--- Data supplied ---
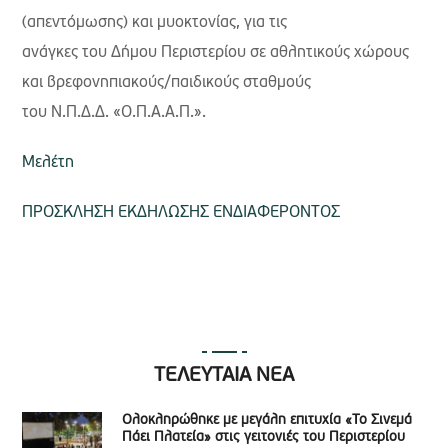
(απεντόμωσης) και μυοκτονίας, για τις
ανάγκες του Δήμου Περιστερίου σε αθλητικούς χώρους
και βρεφονηπιακούς/παιδικούς σταθμούς
του Ν.Π.Δ.Δ. «Ο.Π.Α.Α.Π.».
Μελέτη
ΠΡΟΣΚΛΗΣΗ ΕΚΔΗΛΩΣΗΣ ΕΝΔΙΑΦΕΡΟΝΤΟΣ
ΤΕΛΕΥΤΑΙΑ ΝΕΑ
Ολοκληρώθηκε με μεγάλη επιτυχία «Το Σινεμά
Πάει Πλατεία» στις γειτονιές του Περιστερίου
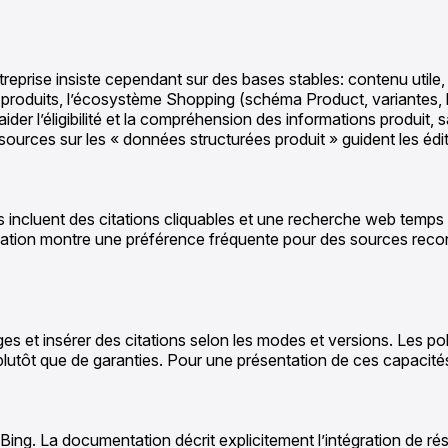
prise insiste cependant sur des bases stables: contenu utile, fi
é produits, l’écosystème Shopping (schéma Product, variantes, 
t aider l’éligibilité et la compréhension des informations produit
ssources sur les « données structurées produit » guident les édi
s incluent des citations cliquables et une recherche web temps 
bservation montre une préférence fréquente pour des sources reco
et insérer des citations selon les modes et versions. Les politi
 plutôt que de garanties. Pour une présentation de ces capacité
 Bing. La documentation décrit explicitement l’intégration de rés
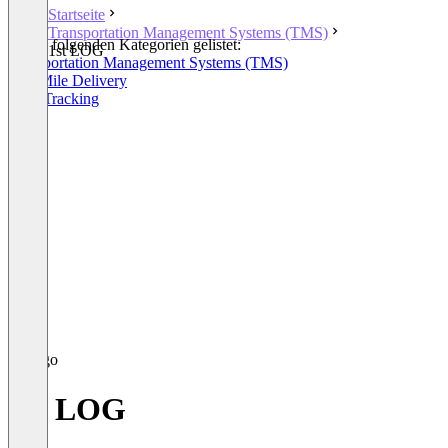
Startseite
Transportation Management Systems (TMS)
In den folgenden Kategorien gelistet:
1st LOG
Transportation Management Systems (TMS)
Last Mile Delivery
Fleet Tracking
1st LOG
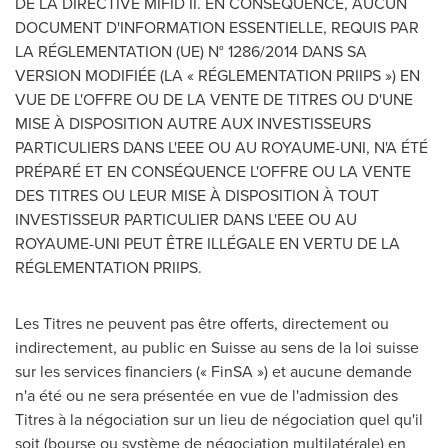
DE LA DIRECTIVE MIFID II. EN CONSÉQUENCE, AUCUN
DOCUMENT D'INFORMATION ESSENTIELLE, REQUIS PAR
LA RÉGLEMENTATION (UE) N° 1286/2014 DANS SA
VERSION MODIFIÉE (LA « RÉGLEMENTATION PRIIPS ») EN
VUE DE L'OFFRE OU DE LA VENTE DE TITRES OU D'UNE
MISE À DISPOSITION AUTRE AUX INVESTISSEURS
PARTICULIERS DANS L'EEE OU AU ROYAUME-UNI, N'A ÉTÉ
PRÉPARÉ ET EN CONSÉQUENCE L'OFFRE OU LA VENTE
DES TITRES OU LEUR MISE À DISPOSITION À TOUT
INVESTISSEUR PARTICULIER DANS L'EEE OU AU
ROYAUME-UNI PEUT ÊTRE ILLÉGALE EN VERTU DE LA
RÉGLEMENTATION PRIIPS.
Les Titres ne peuvent pas être offerts, directement ou
indirectement, au public en Suisse au sens de la loi suisse
sur les services financiers (« FinSA ») et aucune demande
n'a été ou ne sera présentée en vue de l'admission des
Titres à la négociation sur un lieu de négociation quel qu'il
soit (bourse ou système de négociation multilatérale) en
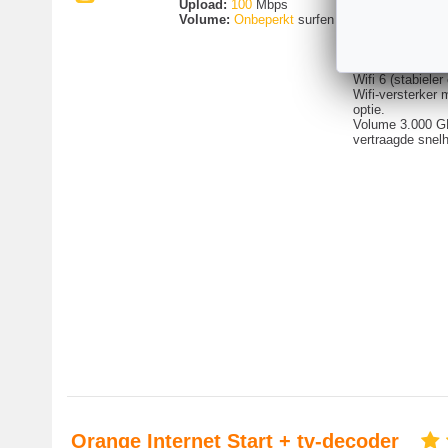
Upload:
100
Mbps
coaxkabel van 
Volume:
Onbeperkt
surfen
2de beste
internetverbind
België, in de s
versie).
Wifi 6 (stabieler 
Wifi-versterker m
optie.
Volume 3.000 G
vertraagde snelh
Orange Internet Start + tv-decoder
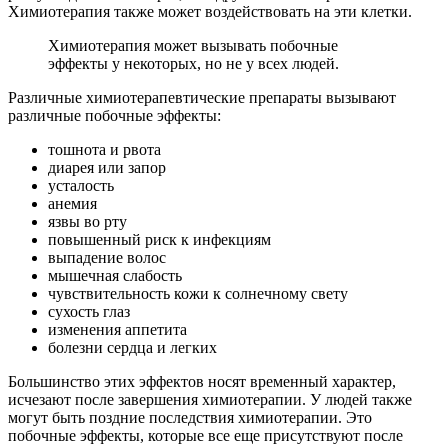
Химиотерапия также может воздействовать на эти клетки.
Химиотерапия может вызывать побочные
эффекты у некоторых, но не у всех людей.
Различные химиотерапевтические препараты вызывают
различные побочные эффекты:
тошнота и рвота
диарея или запор
усталость
анемия
язвы во рту
повышенный риск к инфекциям
выпадение волос
мышечная слабость
чувствительность кожи к солнечному свету
сухость глаз
изменения аппетита
болезни сердца и легких
Большинство этих эффектов носят временный характер,
исчезают после завершения химиотерапии. У людей также
могут быть поздние последствия химиотерапии. Это
побочные эффекты, которые все еще присутствуют после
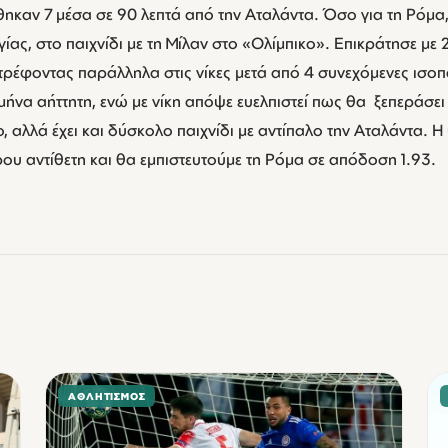
ηκαν 7 μέσα σε 90 λεπτά από την Αταλάντα. Όσο για τη Ρόμα,
ας, στο παιχνίδι με τη Μίλαν στο «Ολίμπικο». Επικράτησε με 2
τρέφοντας παράλληλα στις νίκες μετά από 4 συνεχόμενες ισοπ
μήνα αήττητη, ενώ με νίκη απόψε ευελπιστεί πως θα ξεπεράσει 
 αλλά έχει και δύσκολο παιχνίδι με αντίπαλο την Αταλάντα. Η
τρου αντίθετη και θα εμπιστευτούμε τη Ρόμα σε απόδοση 1.93.
ΑΘΛΗΤΙΣΜΌΣ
---
Check each line of the entries above for the string "может", and return those that contain it.

◆ Result below
Химиотерапия также может воздействовать на эти клетки.
Химиотерапия может вызывать побочные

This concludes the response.